Two other ideas for how to keep busy until the next lesson:
- Check out The spelled-out intro to neural networks and backpropagation: building micrograd where Andrej Karpathy trains a neural network from scratch, including implementing the gradient calculations and things which we’ve been offloading to PyTorch. Great if you like to see things built from the bottom up! - Go back through this notebook and try to tweak as many things as you can. Re-implement the loss calculation without peeking at the RMSE function, change the starting values of the parameters we’re optimizing, try a different optimizer (see the torch documentation) or play with changing the learning rate. Can you find a way to get a good solution with fewer steps? Does it ever go wrong and give crazy results or errors? - Look for code online for training a neural network in PyTorch. Can you spot the optimization loop? More generally, can you find examples online of deep learning tasks and identify the three ingredients shown above in each case?

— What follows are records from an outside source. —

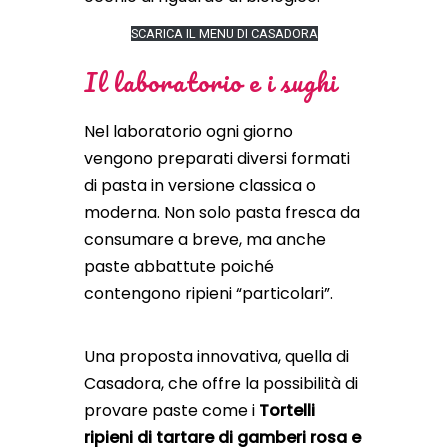
SCARICA IL MENU DI CASADORA
Il laboratorio e i sughi
Nel laboratorio ogni giorno
vengono preparati diversi formati
di pasta in versione classica o
moderna. Non solo pasta fresca da
consumare a breve, ma anche
paste abbattute poiché
contengono ripieni “particolari”.
Una proposta innovativa, quella di
Casadora, che offre la possibilità di
provare paste come i
Tortelli
ripieni di tartare di gamberi rosa e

A Dose Of Ethics: Objectives Matter
Let’s say you want to predict recidivism rates (how likely a person is to commit a crime once released). What should your loss function be? Perhaps you can look at past cases, see who was re-arrested and train a model to maximise accuracy when predicting this. After all, arrests are a good way to measure crimes, right? But what if some neighbourhoods have more police presence, or the officers are more likely to arrest some subset of the population? If the measure is biased, the algorithm will be biased, and a biased algorithm can mean unfair outcomes. This is a big problem for risk prediction software and is one example of the kinds of issues that can arise when you pick the wrong metric to optimize.
From content recommendation systems pushing outrage-inducing clickbait to maximise ‘engagement’, to chatbots spewing hate-speech, failures to consider the consequences of optimizing towards a single metric abound. We’re going to have a lot of fun with optimization, but remember: with great fun… comes great responsibility.